Все дружно уставились на товарища.
– Я тоже в неволе был целую зиму тогда, в первый год…
– Да, помним – рассказывал нам… – буркнул Каллиах, доедая огромную рыбину, – как ты лихо сбежал повесне!
– Куда в тебя лезет хоть столько? – присвистнул ему Долговязый, – не лопнешь?
– Как отец говорил: «Пока крепкий от голода ссохнет – то худой трижды сдохнет!» – Молот шлёпнул на блюдо обгрызенный рыбий хребет с хвостовым плавником.
– Да брехня это пёсья – в Великую Распрю у нас в этот голод лишь тощие выжили, маложрущие – а такие как ты все…
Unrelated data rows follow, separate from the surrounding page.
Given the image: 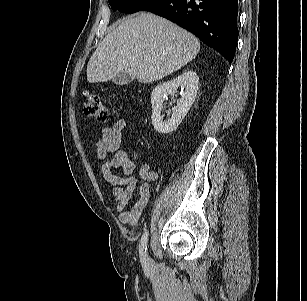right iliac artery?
<instances>
[{
    "label": "right iliac artery",
    "instance_id": "right-iliac-artery-1",
    "mask_svg": "<svg viewBox=\"0 0 307 301\" xmlns=\"http://www.w3.org/2000/svg\"><path fill=\"white\" fill-rule=\"evenodd\" d=\"M147 241H148V231L146 230L140 240V245H139L140 259L144 265L148 263V258H147V253H146Z\"/></svg>",
    "mask_w": 307,
    "mask_h": 301
}]
</instances>
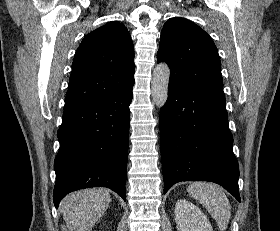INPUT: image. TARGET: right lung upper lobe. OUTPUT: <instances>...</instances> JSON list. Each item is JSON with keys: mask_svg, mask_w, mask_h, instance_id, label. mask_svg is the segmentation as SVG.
<instances>
[{"mask_svg": "<svg viewBox=\"0 0 280 231\" xmlns=\"http://www.w3.org/2000/svg\"><path fill=\"white\" fill-rule=\"evenodd\" d=\"M133 60L134 46L123 24L108 22L86 35L72 63L64 110L131 90Z\"/></svg>", "mask_w": 280, "mask_h": 231, "instance_id": "1", "label": "right lung upper lobe"}]
</instances>
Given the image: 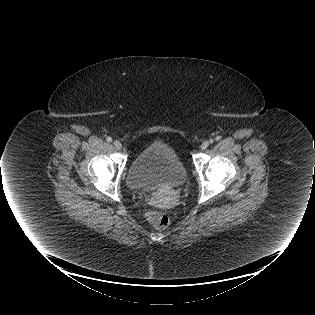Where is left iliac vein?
Wrapping results in <instances>:
<instances>
[{
  "label": "left iliac vein",
  "mask_w": 315,
  "mask_h": 315,
  "mask_svg": "<svg viewBox=\"0 0 315 315\" xmlns=\"http://www.w3.org/2000/svg\"><path fill=\"white\" fill-rule=\"evenodd\" d=\"M209 144H210V142L209 141H204V142H202V144H201V149L202 150H205L208 146H209Z\"/></svg>",
  "instance_id": "obj_1"
}]
</instances>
– Не дождёшься! – взмахнул кулачищем сын Бхоллэйнэ, оборвав Долговязого, – и вообще – мне другое предре́чено было – а уж то я блюду́, не дурак! Слушай, Догёд – подай вон то блюдо с ягнёнком, будь добр?
– Да ты лопнешь!
– А ты подай – и отойди…
Пока хохот потряс своды Кнамх-ард-неадд, возвратившийся к ним предводитель Стремительных Ратей остался безмолвным – лишь молча вращая в ладонях свой кубок вина, но так не пригубив ни капли.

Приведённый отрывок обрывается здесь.